Between corporate funding and political agendas, will we ever get a pure scientific analysis, or will they always be tainted by various worldviews....

Panelist Who Dissents on Climate Change Quits

A scientist who has long disagreed with the dominant view that global warming stems mainly from human activity has resigned from a panel that is completing a report for the Bush administration on temperature trends in the atmosphere.

The scientist, Roger A. Pielke Sr., a climatologist at Colorado State University, said most of the other scientists working on the report were too deeply wedded to particular views and were discounting minority opinions on the quality of climate records and possible causes of warming.

"When you appoint people to a committee who are experts in an area but evaluating their own work," he said in an interview, "it's very difficult for them to think outside the box of their research."

Administration officials said the resignation would not affect the quality or credibility of the report, a draft of which is being finished in the next few weeks.

The report, the first product of President Bush's 10-year climate change research program, is likely to be closely scrutinized by climate scientists and environmental and industry groups for any sign of bias or distortion.

Its main focus is to explore why thermometers at the earth's surface, especially in the tropics, have measured more warming than has been detected by satellites and weather balloons in the troposphere, the layer of the atmosphere up to where jetliners cruise.

Dr.

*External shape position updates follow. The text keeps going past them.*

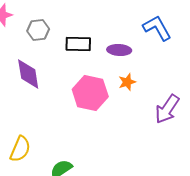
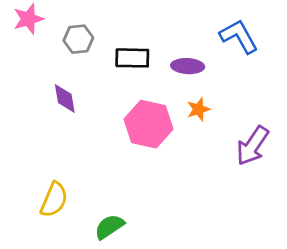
purple diamond: (28, 74) -> (65, 98), size x0.7

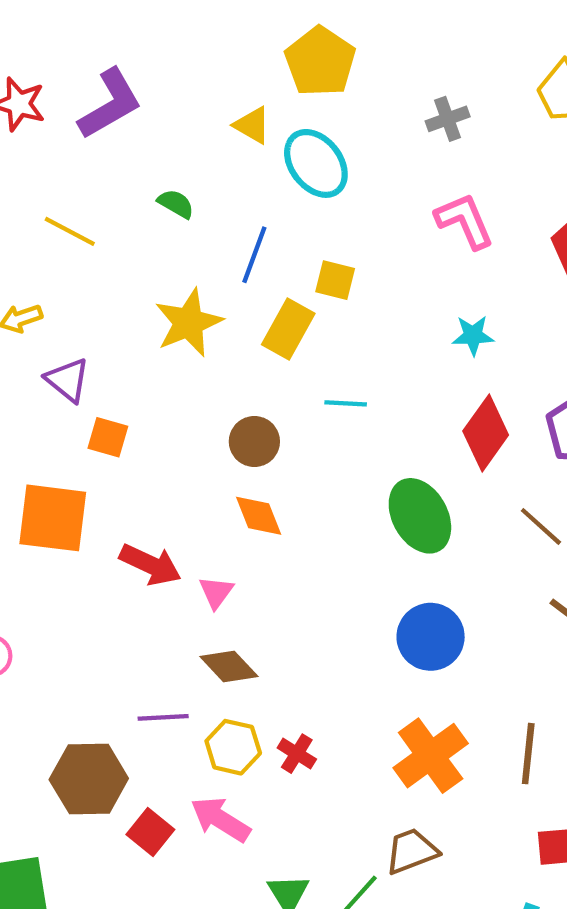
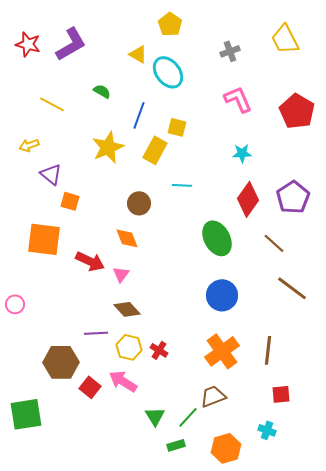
yellow pentagon: (320, 62) -> (170, 24), size x0.7
orange diamond: (259, 516) -> (127, 238), moved

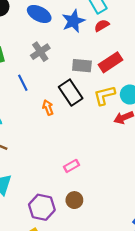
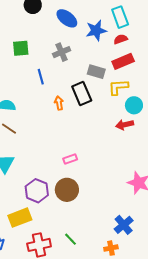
red rectangle: (111, 62) -> (123, 61), moved
yellow L-shape: (104, 95) -> (118, 87), moved
brown circle: (74, 200) -> (67, 190), size x1.5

Pielke contends that changes in landscapes like the spread of agriculture and cities could explain many of the surface climate trends, while most climate experts now see a clear link to accumulating emissions of heat-trapping gases like carbon dioxide.

James R. Mahoney, an assistant secretary of commerce and the director of the federal climate research program, said the scientists involved in generating the report were "representative of the broad views" on the questions.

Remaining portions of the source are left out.